Mandy’s walk to work could be her last…

THE BLACK SKULLS

That night, the caravan surrounds Red and Mandy’s cabin. Brother Swan blows on a weird horn, and a demonic biker gang called the Black Skulls soon appears. These “monsters” used to be human drug runners, but a bad batch of LSD turned them into the cannibalistic creatures that they now are. The Children of the New Dawn pays for their services with copious amounts of LSD, as well as one of the unimportant cult members upon whom they can snack. (Does all of this sound disturbing enough?)

After completing the deal, the Black Skulls break into the cabin and subdue Mandy and Red. Sand has Red bound with barbed wire and tortured outside the cabin, while the cult’s two female members, Mother Marlene and Sister Lucy, drug Mandy with LSD. They also have her stung by a venomous wasp.

Crazy Jeremiah Sand is smitten by Mandy.

Soon tripping, Mandy can barely focus on psycho Sand as he tries to seduce her with some psychedelic folk music that he once recorded.

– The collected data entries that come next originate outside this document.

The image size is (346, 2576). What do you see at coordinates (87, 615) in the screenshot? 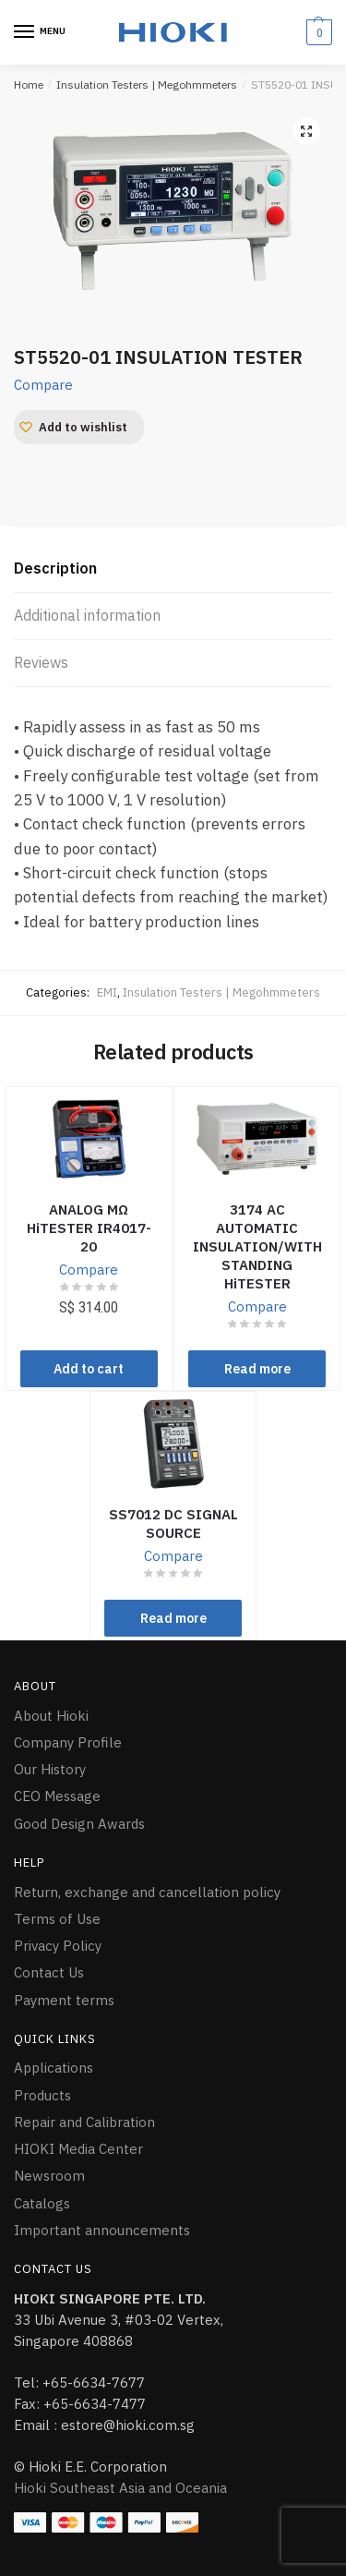
I see `Additional information` at bounding box center [87, 615]. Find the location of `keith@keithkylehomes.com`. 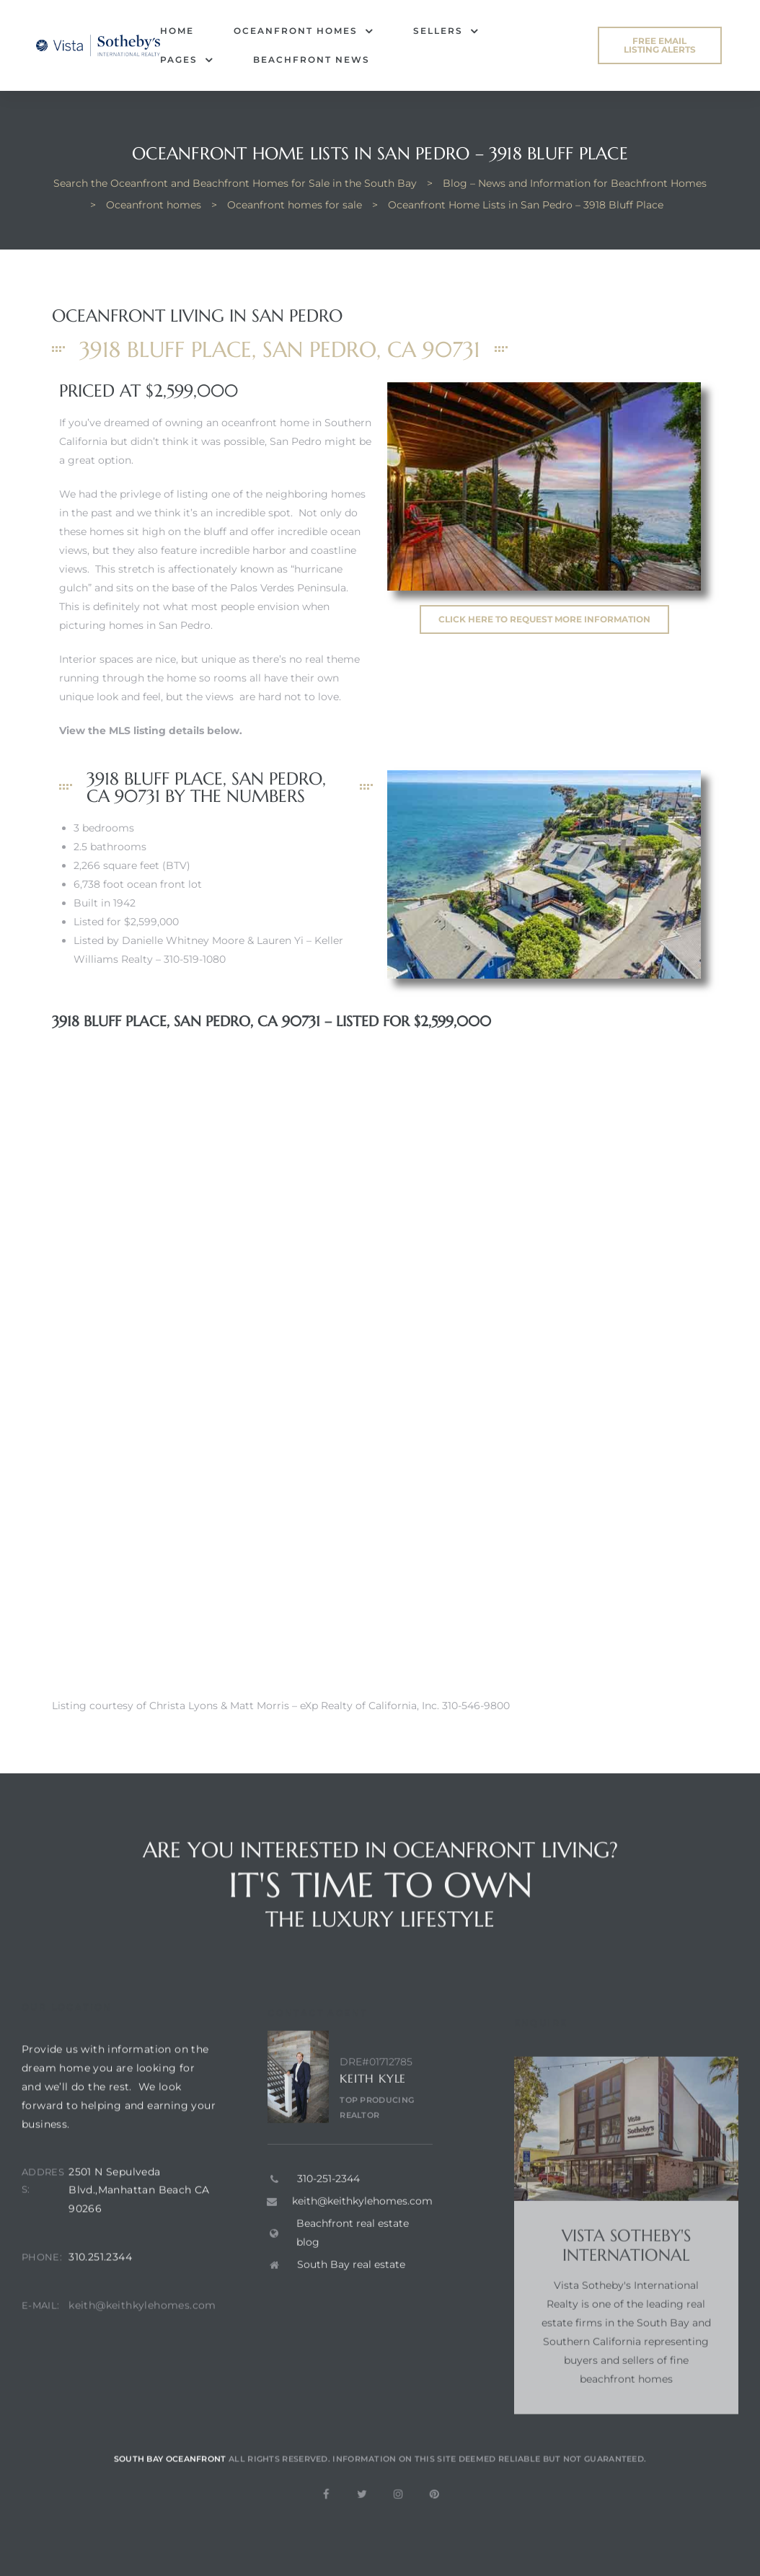

keith@keithkylehomes.com is located at coordinates (142, 2334).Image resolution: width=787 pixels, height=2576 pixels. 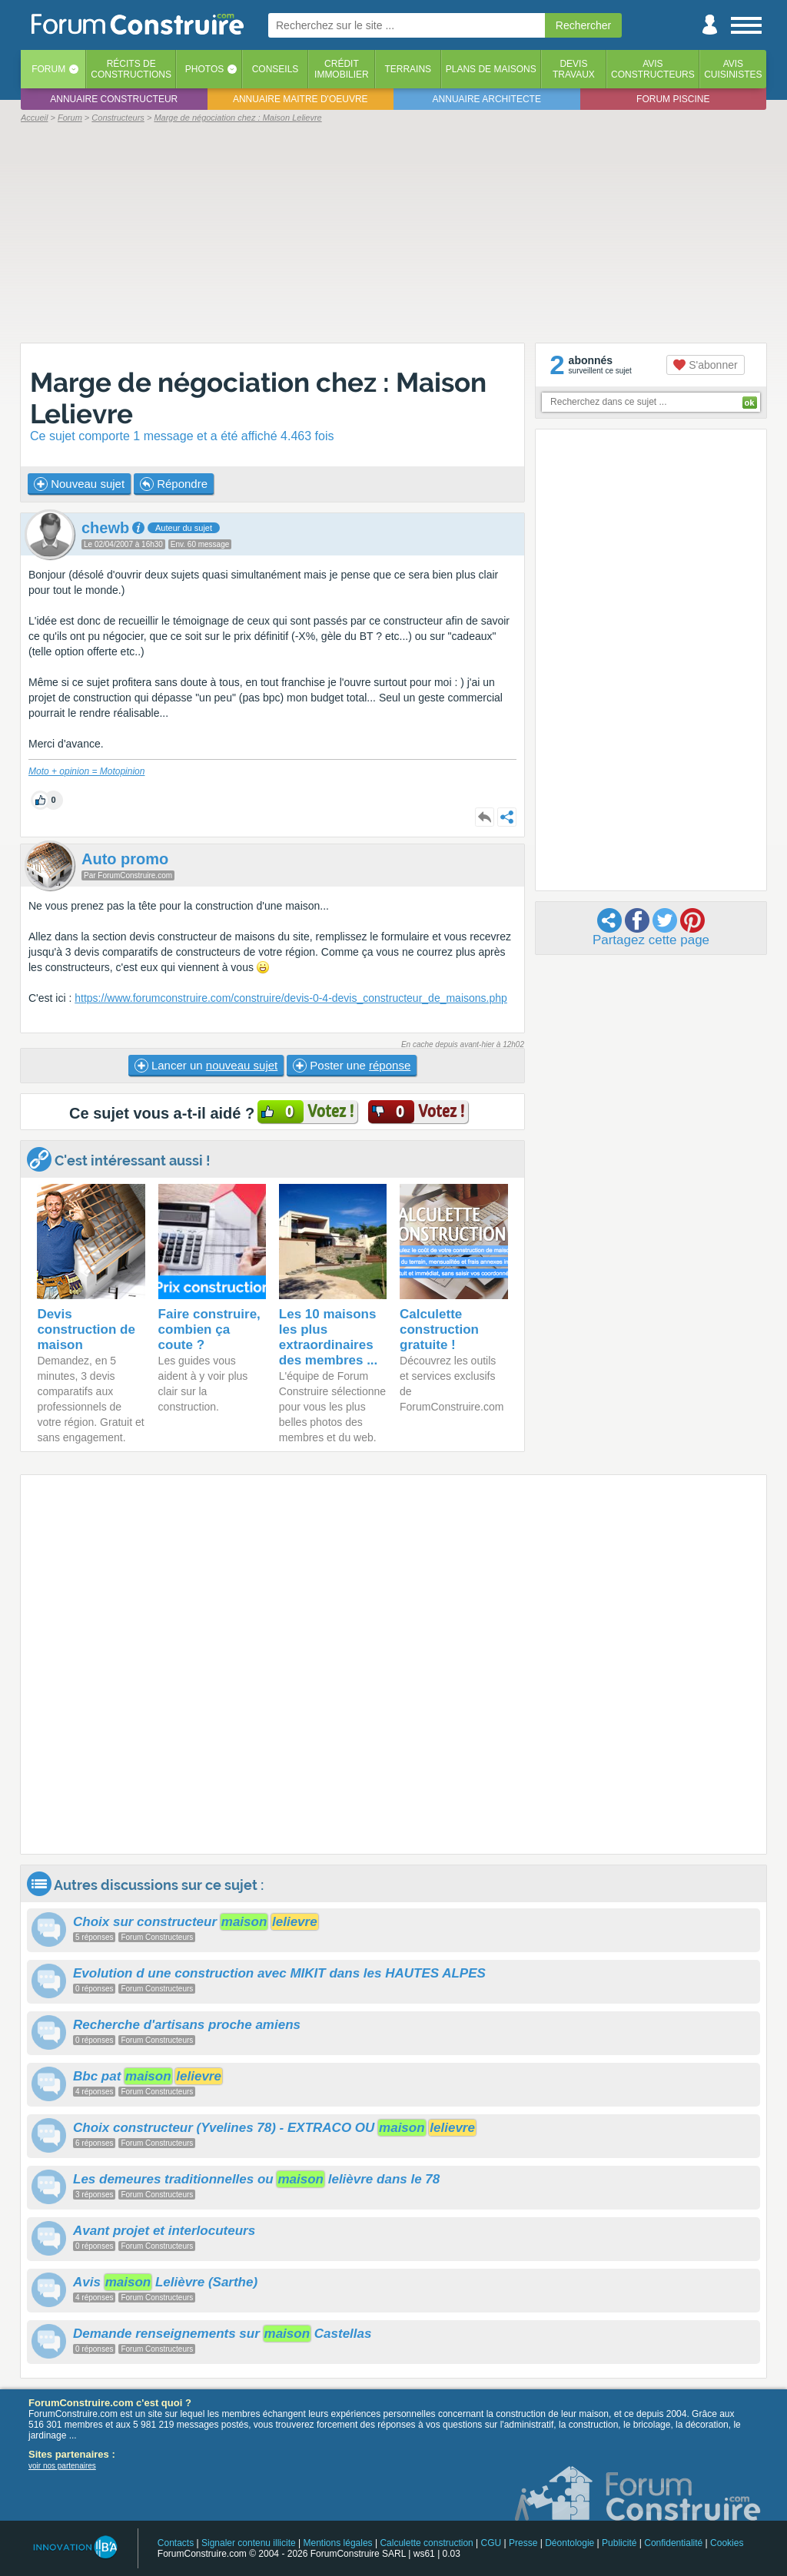 I want to click on Devis construction de maison, so click(x=86, y=1329).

He also says that God has told him that he can take anything he wants. Mandy laughs her ass off, which pisses him off no end. He has her tied up in a sack, dumped outside in front of Red, and set ablaze. The cult and the Black Skulls then leave, and Red can only watch in horror as Mandy is reduced to ashes.

Eventually Red manages to break free and, ignoring his own wounds, he mourns the woman he loves. Here, Nicolas Cage is at his best as he cries out his rage and pain. This is real, not the forced, almost comedic outburst he is known for (not fondly) at the end of The Wicker Man. (See my post, “Oh No, Not The Bees!”) This scene, among others, is what so impressed the critics, one even referring to Cage’s “greatness.”

Revenge is a dish served cold…

So, it is revenge time. This is where I’ll leave you as the totally focused Red Miller, with a crossbow called the Reaper, some nasty arrows, and an even nastier battle axe that he forges himself, sets off after the Children of the New Dawn and the Black Skulls, not necessarily in that order. Clearly, Mandy is not for everyone, but Nicolas Cage’s performance makes it worth checking out.